Could you give back exactly the lines below from the one with "Amazon Haulとは？" through the one with "средств либо", without a single picture?

+++++

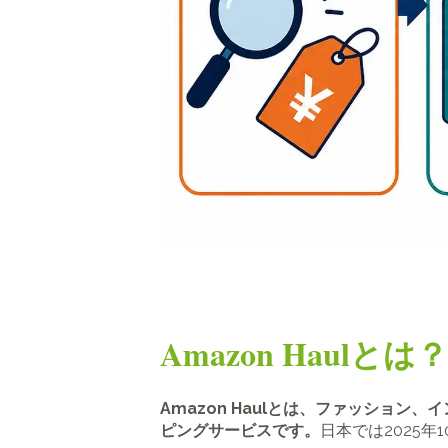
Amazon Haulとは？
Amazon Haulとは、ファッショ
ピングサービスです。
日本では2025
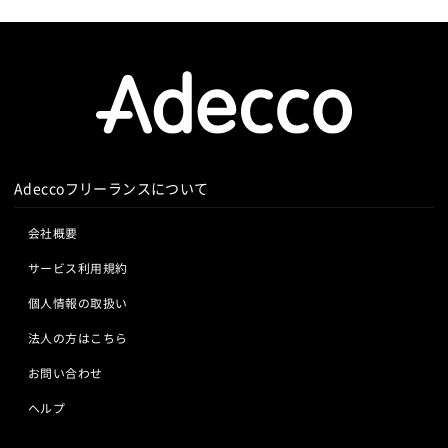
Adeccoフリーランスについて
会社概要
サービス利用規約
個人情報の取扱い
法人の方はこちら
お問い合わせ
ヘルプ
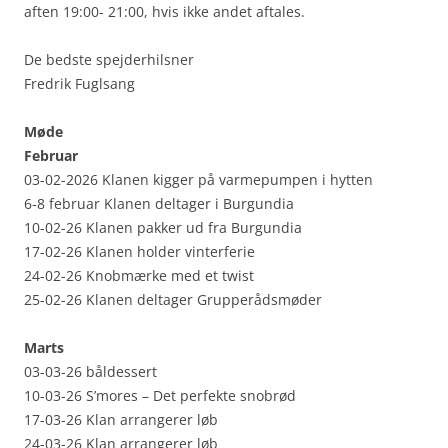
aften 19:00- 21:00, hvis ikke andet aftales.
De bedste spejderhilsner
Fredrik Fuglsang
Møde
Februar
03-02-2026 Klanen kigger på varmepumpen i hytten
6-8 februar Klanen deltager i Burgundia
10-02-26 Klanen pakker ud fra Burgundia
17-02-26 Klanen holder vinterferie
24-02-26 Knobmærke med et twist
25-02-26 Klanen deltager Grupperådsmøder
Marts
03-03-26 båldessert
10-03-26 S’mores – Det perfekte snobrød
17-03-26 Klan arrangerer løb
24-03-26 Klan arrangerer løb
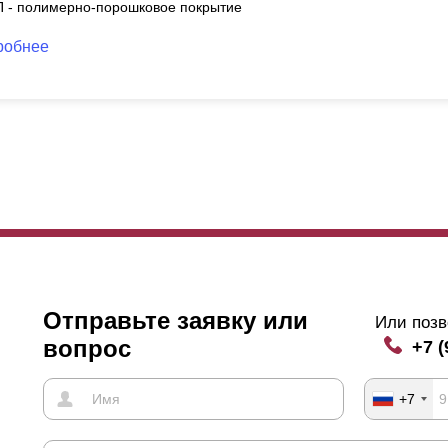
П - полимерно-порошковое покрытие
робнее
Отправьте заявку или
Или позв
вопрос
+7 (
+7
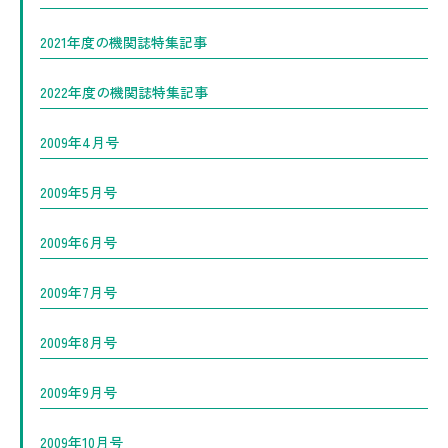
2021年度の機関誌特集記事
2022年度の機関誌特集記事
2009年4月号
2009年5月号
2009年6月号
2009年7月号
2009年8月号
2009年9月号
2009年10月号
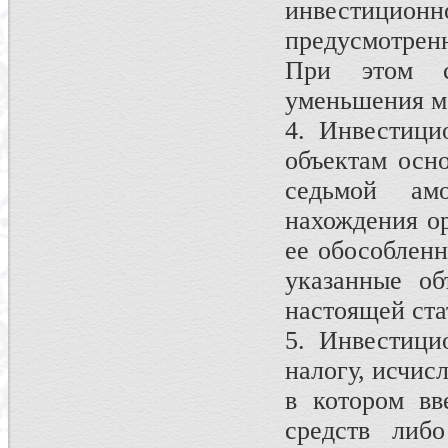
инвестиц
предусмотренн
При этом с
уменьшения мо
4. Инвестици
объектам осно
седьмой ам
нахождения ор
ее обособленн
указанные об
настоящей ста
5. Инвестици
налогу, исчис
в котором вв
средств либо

+++++

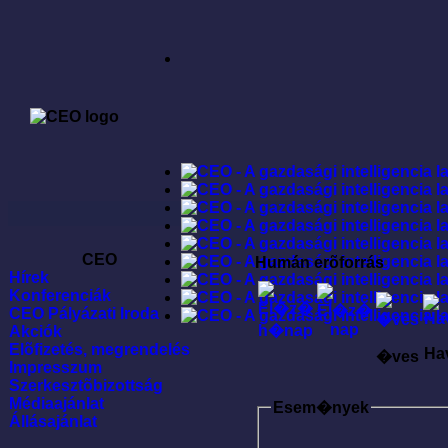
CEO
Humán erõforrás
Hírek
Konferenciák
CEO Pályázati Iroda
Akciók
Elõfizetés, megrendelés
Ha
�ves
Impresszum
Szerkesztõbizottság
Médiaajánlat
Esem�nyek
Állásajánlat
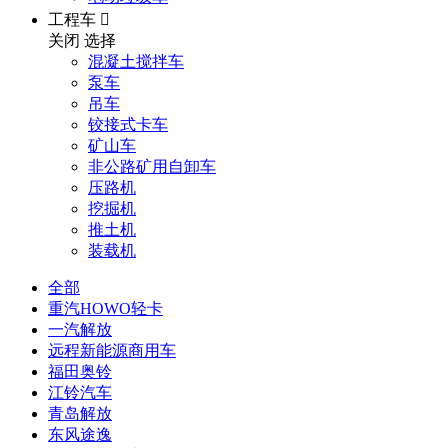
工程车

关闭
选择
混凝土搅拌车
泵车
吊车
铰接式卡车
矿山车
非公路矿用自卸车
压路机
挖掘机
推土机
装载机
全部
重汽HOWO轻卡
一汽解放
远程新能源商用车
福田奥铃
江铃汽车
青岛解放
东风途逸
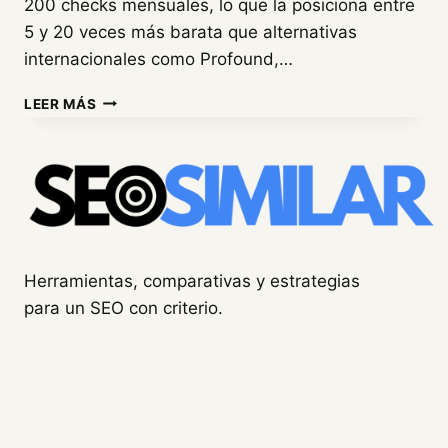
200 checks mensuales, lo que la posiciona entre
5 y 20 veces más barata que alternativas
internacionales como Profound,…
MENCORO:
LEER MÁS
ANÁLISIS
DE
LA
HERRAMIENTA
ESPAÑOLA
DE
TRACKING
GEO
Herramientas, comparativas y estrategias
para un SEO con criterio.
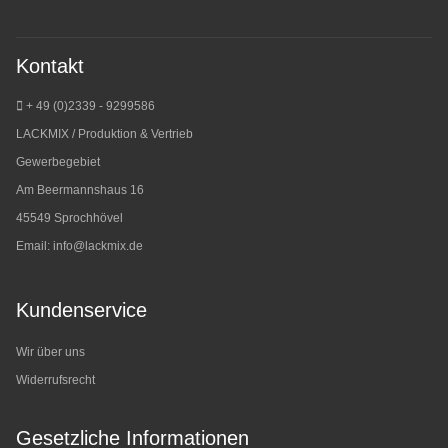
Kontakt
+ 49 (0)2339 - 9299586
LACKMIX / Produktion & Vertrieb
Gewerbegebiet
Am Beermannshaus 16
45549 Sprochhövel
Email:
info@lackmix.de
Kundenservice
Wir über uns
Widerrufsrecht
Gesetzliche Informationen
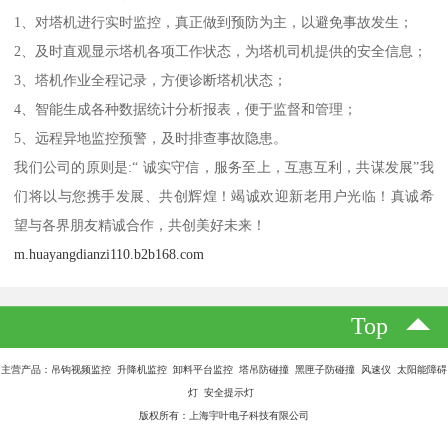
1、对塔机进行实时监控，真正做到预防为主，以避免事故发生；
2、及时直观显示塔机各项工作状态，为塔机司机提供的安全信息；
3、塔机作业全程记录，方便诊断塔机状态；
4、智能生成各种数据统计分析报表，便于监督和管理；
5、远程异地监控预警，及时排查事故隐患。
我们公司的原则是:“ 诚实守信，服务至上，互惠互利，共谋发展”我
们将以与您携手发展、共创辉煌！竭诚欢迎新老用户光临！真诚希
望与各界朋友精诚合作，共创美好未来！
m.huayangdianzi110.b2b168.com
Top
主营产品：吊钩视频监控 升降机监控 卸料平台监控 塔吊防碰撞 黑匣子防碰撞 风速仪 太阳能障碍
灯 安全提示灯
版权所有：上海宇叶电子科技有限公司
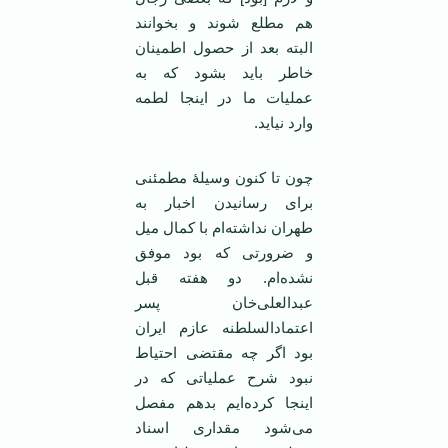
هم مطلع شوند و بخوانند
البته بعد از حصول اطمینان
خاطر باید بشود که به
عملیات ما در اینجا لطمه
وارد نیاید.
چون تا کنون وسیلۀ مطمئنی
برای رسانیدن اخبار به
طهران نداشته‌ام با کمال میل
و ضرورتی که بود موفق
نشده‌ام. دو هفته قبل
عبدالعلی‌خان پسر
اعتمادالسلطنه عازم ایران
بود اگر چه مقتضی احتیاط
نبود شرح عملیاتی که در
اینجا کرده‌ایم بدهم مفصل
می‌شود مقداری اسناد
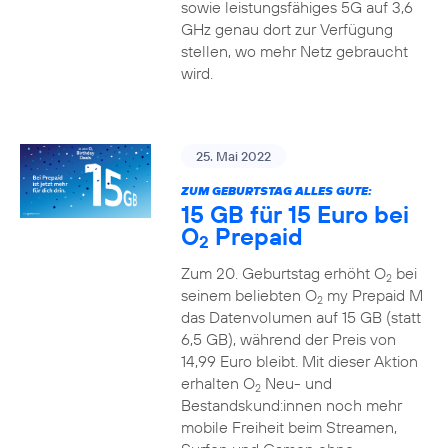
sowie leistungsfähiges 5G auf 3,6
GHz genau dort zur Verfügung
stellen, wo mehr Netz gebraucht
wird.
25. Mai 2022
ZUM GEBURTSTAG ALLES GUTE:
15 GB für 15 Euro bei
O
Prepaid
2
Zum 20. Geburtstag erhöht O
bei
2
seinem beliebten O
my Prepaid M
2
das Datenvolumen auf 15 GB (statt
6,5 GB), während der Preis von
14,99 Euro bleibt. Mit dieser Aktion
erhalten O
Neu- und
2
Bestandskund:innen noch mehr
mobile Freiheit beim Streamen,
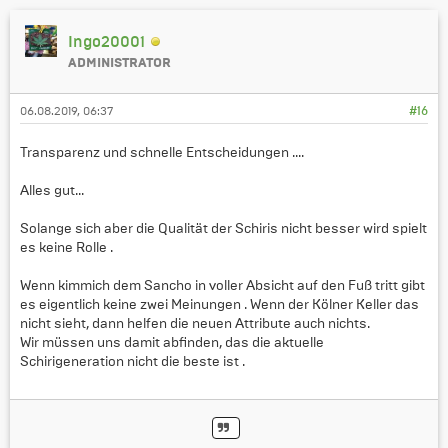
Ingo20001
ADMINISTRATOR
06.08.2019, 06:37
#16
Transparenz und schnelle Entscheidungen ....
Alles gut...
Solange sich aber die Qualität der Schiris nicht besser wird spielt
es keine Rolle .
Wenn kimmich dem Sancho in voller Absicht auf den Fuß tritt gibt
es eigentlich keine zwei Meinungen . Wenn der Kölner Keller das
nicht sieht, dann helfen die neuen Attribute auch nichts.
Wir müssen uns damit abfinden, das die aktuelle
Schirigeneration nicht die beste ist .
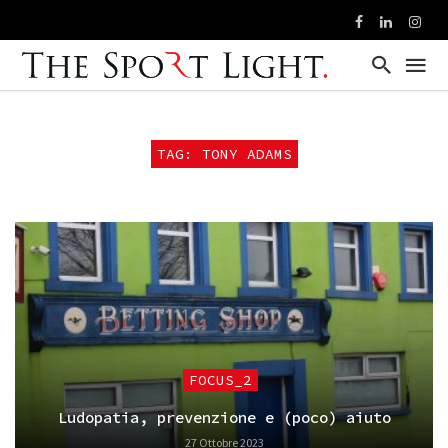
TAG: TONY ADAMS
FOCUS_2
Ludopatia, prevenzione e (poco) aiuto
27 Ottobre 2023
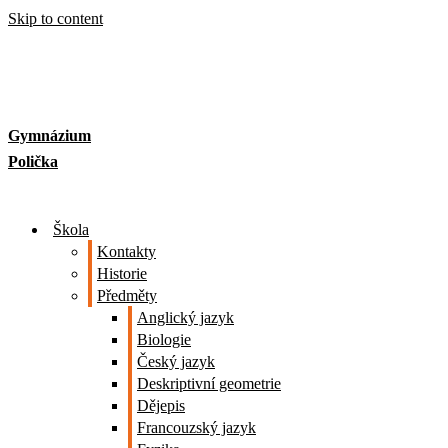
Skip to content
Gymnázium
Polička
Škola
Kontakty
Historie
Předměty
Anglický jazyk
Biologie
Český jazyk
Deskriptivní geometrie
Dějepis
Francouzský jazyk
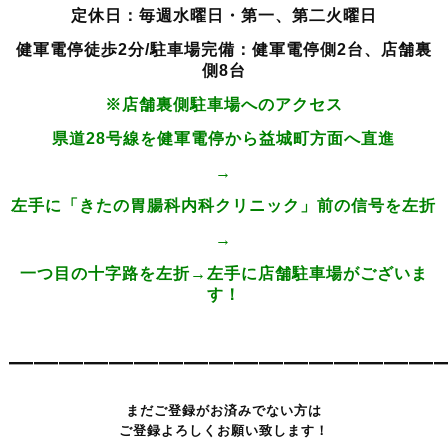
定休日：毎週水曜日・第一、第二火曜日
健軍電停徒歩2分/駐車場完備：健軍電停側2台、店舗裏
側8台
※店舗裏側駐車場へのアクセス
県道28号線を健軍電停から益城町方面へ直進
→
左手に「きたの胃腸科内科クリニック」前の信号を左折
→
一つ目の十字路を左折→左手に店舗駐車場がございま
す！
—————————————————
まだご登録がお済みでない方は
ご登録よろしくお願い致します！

+++++

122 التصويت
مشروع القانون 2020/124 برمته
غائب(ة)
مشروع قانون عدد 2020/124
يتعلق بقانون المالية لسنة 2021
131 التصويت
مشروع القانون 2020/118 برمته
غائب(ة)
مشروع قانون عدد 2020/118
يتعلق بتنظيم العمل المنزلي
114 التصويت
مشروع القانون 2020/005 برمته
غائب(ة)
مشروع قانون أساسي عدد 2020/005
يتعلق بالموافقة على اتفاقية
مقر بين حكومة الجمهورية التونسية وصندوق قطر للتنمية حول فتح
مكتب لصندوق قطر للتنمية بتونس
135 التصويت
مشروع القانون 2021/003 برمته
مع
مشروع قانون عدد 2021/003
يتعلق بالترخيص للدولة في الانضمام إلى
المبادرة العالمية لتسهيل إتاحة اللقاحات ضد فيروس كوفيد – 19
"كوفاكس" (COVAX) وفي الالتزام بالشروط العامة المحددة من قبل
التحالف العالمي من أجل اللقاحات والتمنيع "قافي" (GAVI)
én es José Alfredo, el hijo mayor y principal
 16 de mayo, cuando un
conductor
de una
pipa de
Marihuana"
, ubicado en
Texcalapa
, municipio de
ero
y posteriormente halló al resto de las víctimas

+++++

■ REPLY TO THE EXERCISE
Amazon Haulとは？
Amazon Haulとは、ファッショ
ピングサービスです。
日本では2025
Adeccoフリーランスについて
会社概要
サービス利用規約
個人情報の取扱い
法人の方はこちら
お問い合わせ
ヘルプ
aften 19:00- 21:00, hvis ikke andet aftales.
De bedste spejderhilsner
Fredrik Fuglsang
Møde
Februar
03-02-2026 Klanen kigger på varmepumpen i hytten
6-8 februar Klanen deltager i Burgundia
10-02-26 Klanen pakker ud fra Burgundia
17-02-26 Klanen holder vinterferie
24-02-26 Knobmærke med et twist
25-02-26 Klanen deltager Grupperådsmøder
Marts
03-03-26 båldessert
10-03-26 S’mores – Det perfekte snobrød
17-03-26 Klan arrangerer løb
24-03-26 Klan arrangerer løb
П - полимерно-порошковое покрытие
робнее
Отправьте заявку или
Или позв
вопрос
+7 (
+7
2021年度の機関誌特集記事
2022年度の機関誌特集記事
2009年4月号
2009年5月号
2009年6月号
2009年7月号
2009年8月号
2009年9月号
2009年10月号
инвестиц
предусмотренн
При этом с
уменьшения мо
4. Инвестици
объектам осно
седьмой ам
нахождения ор
ее обособленн
указанные об
настоящей ста
5. Инвестици
налогу, исчис
в котором вв
средств либо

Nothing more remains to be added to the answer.